There are dozens of other useless sports to watch, but auto racing seems to be the most useless. Is it just the unspoken wish to see all the cars crash into one, big fiery doomsday scene? Is that what it's all about?
The real China
No feats of athletic wonder, no new drug scandal, no other astonishment can emerge from Beijing to make me watch the upcoming Olympics. China's willful destruction of 6,000 Tibetan monasteries and brutal torture, imprisonment and outright execution of tens of thousands of Tibetan people, along with iron-fisted suppression of native Tibetan religion and culture right up to the Olympic event itself sickens and disgusts me.
No Olympic Games can sugarcoat the real China.
To quote your review ("Thibo-don't bother," Appetite, July 31), "Thankfully, in the Springs there's enough good food at reasonable prices that you never need to waste money on mediocre hotel food masquerading as authentic anything. I'm not Cajun, but if I was, I'd be a little steamed about Thibodeaux's tarnishing my cuisine's good reputation."

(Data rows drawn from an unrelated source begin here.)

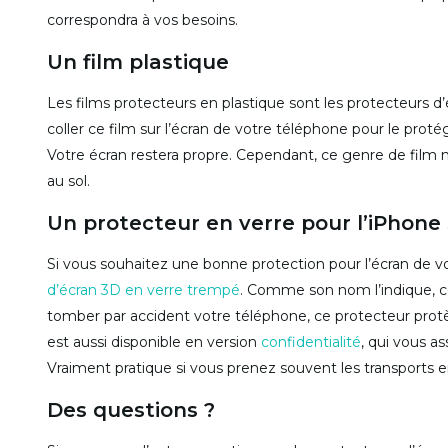
correspondra à vos besoins.
Un film plastique
Les films protecteurs en plastique sont les protecteurs 
coller ce film sur l’écran de votre téléphone pour le proté
Votre écran restera propre. Cependant, ce genre de film 
au sol.
Un protecteur en verre pour l’iPhone
Si vous souhaitez une bonne protection pour l’écran de v
d’écran 3D en verre trempé
. Comme son nom l’indique, ce
tomber par accident votre téléphone, ce protecteur prot
est aussi disponible en version
confidentialité
, qui vous a
Vraiment pratique si vous prenez souvent les transports
Des questions ?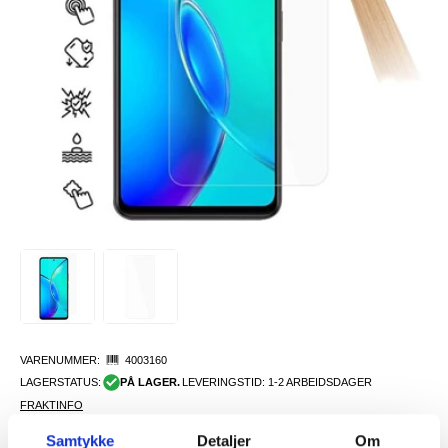
VARENUMMER:
4003160
LAGERSTATUS:
PÅ LAGER.
LEVERINGSTID: 1-2 ARBEIDSDAGER
FRAKTINFO
Samtykke
Detaljer
Om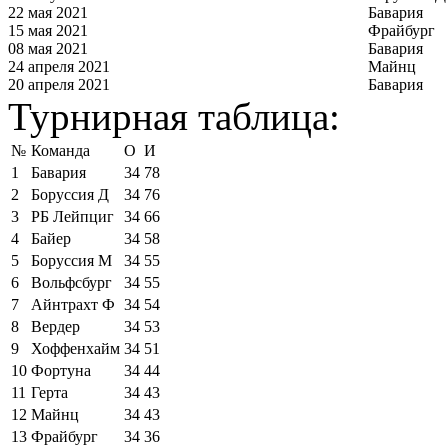
22 мая 2021
Бавария
15 мая 2021
Фрайбург
08 мая 2021
Бавария
24 апреля 2021
Майнц
20 апреля 2021
Бавария
Турнирная таблица:
№
Команда
О
И
1
Бавария
34
78
2
Боруссия Д
34
76
3
РБ Лейпциг
34
66
4
Байер
34
58
5
Боруссия М
34
55
6
Вольфсбург
34
55
7
Айнтрахт Ф
34
54
8
Вердер
34
53
9
Хоффенхайм
34
51
10
Фортуна
34
44
11
Герта
34
43
12
Майнц
34
43
13
Фрайбург
34
36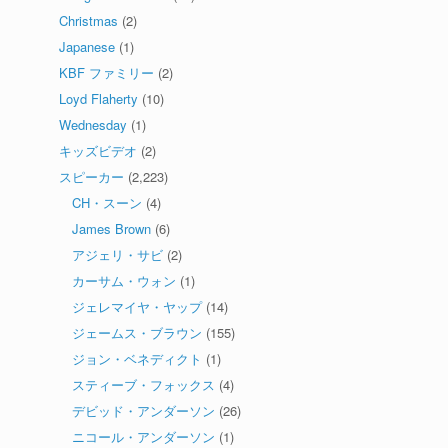
Christmas
(2)
Japanese
(1)
KBF ファミリー
(2)
Loyd Flaherty
(10)
Wednesday
(1)
キッズビデオ
(2)
スピーカー
(2,223)
CH・スーン
(4)
James Brown
(6)
アジェリ・サビ
(2)
カーサム・ウォン
(1)
ジェレマイヤ・ヤップ
(14)
ジェームス・ブラウン
(155)
ジョン・ベネディクト
(1)
スティーブ・フォックス
(4)
デビッド・アンダーソン
(26)
ニコール・アンダーソン
(1)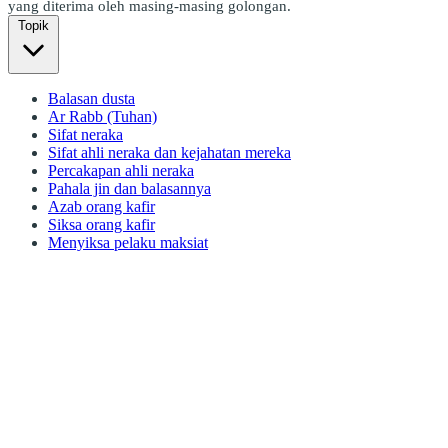
yang diterima oleh masing-masing golongan.
Topik
Balasan dusta
Ar Rabb (Tuhan)
Sifat neraka
Sifat ahli neraka dan kejahatan mereka
Percakapan ahli neraka
Pahala jin dan balasannya
Azab orang kafir
Siksa orang kafir
Menyiksa pelaku maksiat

Just wanted to write and let you know I'm 100 percent in agreement. My son and I went soon after Thibodeaux's opened and the service, the food and the atmosphere were not at all what I expected. The old Couzan's was gourmet compared to this place. (But they were really good.)
By the way, my mother's maiden name was Thibodeaux. I hate the fact they've named this restaurant Thibodeaux's, because my mother was a wonderful Cajun cook and I've inherited her cooking chops. It's embarrassing that this restaurant has used my heritage to sell "food."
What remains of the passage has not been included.